**SUPPLIED RECORDS**
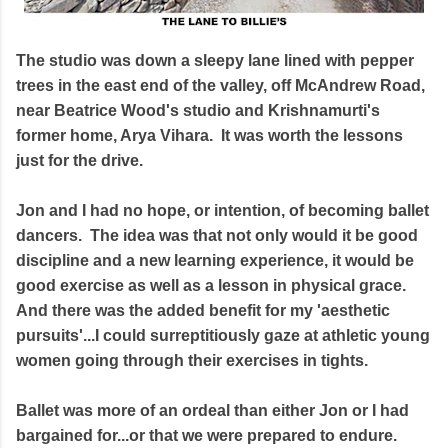
The studio was down a sleepy lane lined with pepper
trees in the east end of the valley, off McAndrew Road,
near Beatrice Wood's studio and Krishnamurti's
former home, Arya Vihara. It was worth the lessons
just for the drive.
Jon and I had no hope, or intention, of becoming ballet
dancers. The idea was that not only would it be good
discipline and a new learning experience, it would be
good exercise as well as a lesson in physical grace.
And there was the added benefit for my 'aesthetic
pursuits'...I could surreptitiously gaze at athletic young
women going through their exercises in tights.
Ballet was more of an ordeal than either Jon or I had
bargained for...or that we were prepared to endure.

**EXERCISE DETAILS**
Pull each line holding "good" out of the listing.

**RESPONSE AREA**
dancers. The idea was that not only would it be good
good exercise as well as a lesson in physical grace.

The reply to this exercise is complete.